Otra vecindad de estas obras que van cruzadas con la ráfaga de un bestiario propio a cada poeta, es que poseen un personaje central. Mientras “Dante” y “Lázaro” responden respectivamente a los libros de Lorca y Cardoza, Leyva agrega su “Catulo” deambulando entre los “icebergs de cemento”. Aquí aparece un libro clave de esta obra –Catulo en el destierro– diario del joven provinciano entrando en los engranajes de la capital (una vivencia del propio autor) que manifiesta de nuevo la lucha de opuestos: amor y odio alimentando la misma hoguera. El poeta de Verona que en sus epigramas instala el diálogo y alterna el elemento lírico y el pasaje anecdótico, sirve a Leyva para armar la trama del desacomodo en un suelo, dice, con bordes de tumba. Termino estas líneas con lo que debería haber sido el principo: la infancia del poeta retratada con un conjunto de imágenes contundentes en El espinazo del diablo (ese costillar de animal inconmensurable); sus ojos de niño recorriendo extensiones abruptas; las montañas y los voladeros, el recuerdo de un cine de pueblo (que tanto iba a influenciarlo), de sus familiares (condensada en esa línea rotunda de “hermano padre”) y las desmemoriadas vías del tren.

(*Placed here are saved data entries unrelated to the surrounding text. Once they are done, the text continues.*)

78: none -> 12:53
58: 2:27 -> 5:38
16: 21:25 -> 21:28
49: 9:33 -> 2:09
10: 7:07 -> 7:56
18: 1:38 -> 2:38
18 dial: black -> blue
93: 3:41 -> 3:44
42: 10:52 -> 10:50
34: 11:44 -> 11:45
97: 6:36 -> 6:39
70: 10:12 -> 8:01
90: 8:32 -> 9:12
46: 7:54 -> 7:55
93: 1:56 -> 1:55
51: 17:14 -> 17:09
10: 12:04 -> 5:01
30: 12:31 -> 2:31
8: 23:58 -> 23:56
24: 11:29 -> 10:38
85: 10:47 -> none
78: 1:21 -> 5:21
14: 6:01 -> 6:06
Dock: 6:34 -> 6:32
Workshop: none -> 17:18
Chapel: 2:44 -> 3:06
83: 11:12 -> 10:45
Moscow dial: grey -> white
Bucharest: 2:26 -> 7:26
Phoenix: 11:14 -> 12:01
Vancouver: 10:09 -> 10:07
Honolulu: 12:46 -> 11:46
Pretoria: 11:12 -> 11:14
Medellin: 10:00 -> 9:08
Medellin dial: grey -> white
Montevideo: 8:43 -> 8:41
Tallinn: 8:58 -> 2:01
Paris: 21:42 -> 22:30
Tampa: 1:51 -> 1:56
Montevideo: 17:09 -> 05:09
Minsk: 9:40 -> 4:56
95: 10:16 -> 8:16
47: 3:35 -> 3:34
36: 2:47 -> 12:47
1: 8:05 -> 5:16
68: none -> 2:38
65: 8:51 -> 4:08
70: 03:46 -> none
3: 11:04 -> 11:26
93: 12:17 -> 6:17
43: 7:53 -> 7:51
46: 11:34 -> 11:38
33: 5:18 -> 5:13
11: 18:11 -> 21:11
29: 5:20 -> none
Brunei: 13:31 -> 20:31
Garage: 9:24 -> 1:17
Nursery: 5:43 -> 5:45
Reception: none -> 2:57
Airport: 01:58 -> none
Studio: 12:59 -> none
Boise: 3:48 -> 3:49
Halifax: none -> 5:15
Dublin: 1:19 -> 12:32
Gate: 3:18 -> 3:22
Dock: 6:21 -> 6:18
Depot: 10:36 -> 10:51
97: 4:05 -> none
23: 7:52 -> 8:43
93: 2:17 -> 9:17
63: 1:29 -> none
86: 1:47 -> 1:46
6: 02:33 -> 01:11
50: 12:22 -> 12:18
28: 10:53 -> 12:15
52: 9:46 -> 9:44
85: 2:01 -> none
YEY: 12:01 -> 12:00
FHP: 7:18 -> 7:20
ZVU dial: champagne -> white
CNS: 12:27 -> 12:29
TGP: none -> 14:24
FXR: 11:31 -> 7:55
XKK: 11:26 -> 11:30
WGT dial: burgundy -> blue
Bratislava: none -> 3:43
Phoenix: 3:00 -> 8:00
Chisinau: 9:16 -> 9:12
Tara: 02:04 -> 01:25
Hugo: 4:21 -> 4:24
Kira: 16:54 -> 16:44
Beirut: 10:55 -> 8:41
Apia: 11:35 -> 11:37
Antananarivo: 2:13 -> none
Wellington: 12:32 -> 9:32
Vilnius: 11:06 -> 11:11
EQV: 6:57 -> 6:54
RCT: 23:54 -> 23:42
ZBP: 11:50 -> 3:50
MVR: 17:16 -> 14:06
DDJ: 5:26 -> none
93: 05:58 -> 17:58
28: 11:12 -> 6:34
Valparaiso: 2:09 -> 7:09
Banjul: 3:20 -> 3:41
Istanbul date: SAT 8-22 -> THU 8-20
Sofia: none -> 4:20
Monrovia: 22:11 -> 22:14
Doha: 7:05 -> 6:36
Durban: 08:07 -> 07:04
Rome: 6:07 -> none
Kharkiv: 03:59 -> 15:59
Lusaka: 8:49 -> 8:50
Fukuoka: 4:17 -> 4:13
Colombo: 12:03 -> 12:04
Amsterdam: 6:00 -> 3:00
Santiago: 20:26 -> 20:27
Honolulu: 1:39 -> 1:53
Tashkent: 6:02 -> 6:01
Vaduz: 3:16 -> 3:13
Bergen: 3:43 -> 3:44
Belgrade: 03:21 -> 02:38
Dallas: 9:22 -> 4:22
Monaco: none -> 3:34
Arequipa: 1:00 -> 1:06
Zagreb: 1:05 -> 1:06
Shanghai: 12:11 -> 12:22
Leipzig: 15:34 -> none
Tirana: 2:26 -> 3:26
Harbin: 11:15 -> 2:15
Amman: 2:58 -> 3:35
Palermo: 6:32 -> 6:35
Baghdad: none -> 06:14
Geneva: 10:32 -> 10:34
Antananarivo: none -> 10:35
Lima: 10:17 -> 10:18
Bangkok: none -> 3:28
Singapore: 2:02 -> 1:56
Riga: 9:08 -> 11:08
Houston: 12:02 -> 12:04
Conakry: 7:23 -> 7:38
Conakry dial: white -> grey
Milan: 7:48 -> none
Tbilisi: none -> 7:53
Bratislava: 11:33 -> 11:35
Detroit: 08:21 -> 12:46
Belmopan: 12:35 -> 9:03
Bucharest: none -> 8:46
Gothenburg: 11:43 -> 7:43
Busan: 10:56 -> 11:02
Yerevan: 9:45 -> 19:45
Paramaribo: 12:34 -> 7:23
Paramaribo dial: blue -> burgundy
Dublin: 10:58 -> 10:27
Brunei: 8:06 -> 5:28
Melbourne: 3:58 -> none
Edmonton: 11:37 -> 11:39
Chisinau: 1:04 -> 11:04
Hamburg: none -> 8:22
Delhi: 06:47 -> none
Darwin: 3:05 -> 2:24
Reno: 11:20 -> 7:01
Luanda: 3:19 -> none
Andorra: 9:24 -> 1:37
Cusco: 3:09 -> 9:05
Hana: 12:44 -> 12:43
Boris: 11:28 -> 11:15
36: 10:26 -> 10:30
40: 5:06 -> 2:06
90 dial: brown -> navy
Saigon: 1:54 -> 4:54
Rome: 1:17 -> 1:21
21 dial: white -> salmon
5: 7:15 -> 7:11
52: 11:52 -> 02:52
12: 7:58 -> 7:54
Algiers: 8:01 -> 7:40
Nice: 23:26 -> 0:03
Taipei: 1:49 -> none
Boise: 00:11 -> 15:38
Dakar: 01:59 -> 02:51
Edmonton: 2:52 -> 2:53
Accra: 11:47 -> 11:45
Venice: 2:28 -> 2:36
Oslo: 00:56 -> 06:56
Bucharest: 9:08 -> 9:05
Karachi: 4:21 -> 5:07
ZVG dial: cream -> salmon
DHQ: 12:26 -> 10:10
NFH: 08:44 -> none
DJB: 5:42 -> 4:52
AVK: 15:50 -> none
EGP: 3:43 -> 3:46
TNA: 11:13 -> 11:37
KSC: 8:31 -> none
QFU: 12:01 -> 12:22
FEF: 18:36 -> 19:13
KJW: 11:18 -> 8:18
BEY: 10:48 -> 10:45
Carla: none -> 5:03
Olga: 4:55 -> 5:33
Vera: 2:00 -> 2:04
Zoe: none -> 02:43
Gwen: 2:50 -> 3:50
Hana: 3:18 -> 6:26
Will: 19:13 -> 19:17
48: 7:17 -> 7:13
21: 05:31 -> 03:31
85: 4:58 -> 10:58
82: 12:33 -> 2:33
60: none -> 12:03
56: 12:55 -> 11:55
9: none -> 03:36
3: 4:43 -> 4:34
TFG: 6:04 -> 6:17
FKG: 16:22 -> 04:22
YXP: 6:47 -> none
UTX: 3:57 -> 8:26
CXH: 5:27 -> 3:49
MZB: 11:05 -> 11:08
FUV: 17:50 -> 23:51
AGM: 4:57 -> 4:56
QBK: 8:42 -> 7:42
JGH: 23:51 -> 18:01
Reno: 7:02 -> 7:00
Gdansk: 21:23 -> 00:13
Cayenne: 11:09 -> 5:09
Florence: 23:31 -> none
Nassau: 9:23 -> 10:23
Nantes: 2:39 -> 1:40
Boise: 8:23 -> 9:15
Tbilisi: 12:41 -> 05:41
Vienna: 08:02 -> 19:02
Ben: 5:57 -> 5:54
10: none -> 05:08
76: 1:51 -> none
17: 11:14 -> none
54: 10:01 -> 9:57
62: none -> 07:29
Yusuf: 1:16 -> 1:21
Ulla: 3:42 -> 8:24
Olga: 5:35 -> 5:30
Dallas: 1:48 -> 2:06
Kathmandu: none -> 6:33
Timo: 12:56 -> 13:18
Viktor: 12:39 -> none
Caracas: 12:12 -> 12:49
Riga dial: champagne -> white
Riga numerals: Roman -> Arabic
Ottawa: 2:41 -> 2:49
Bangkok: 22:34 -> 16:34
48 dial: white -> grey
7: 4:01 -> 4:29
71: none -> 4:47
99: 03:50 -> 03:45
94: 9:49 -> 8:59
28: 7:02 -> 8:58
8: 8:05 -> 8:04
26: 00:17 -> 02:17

Se me ocurre, si fuese posible ceñir esta poética, la imagen de una escultura azteca quebrada, abierta a múltiples significados.
Originalidad y manejo de diversos registros expresivos -de la sugerente composición visual al trazo narrativo, del apunte deductivo al tono de epigrama- caracterizan la escritura de José Ángel Leyva, que da noticias de plenitudes y oquedades de un cosmos fragmentado.
JORGE BOCCANERA (Bahía Blanca, Argentina, 1952). Profesor de literatura y periodismo en la Universidad de Costa Rica y en la Universidad Nacional de Lomas de Zamora (Argentina). En su quehacer literario ha publicado textos de crónica y de ensayo. Durante la dictadura militar argentina (1976-1983), se exilió en México. Regresó a su país en 1984. En 1989, se fue a vivir a Costa Rica, donde residió hasta 1997, cuando retornó a Buenos Aires, donde vive.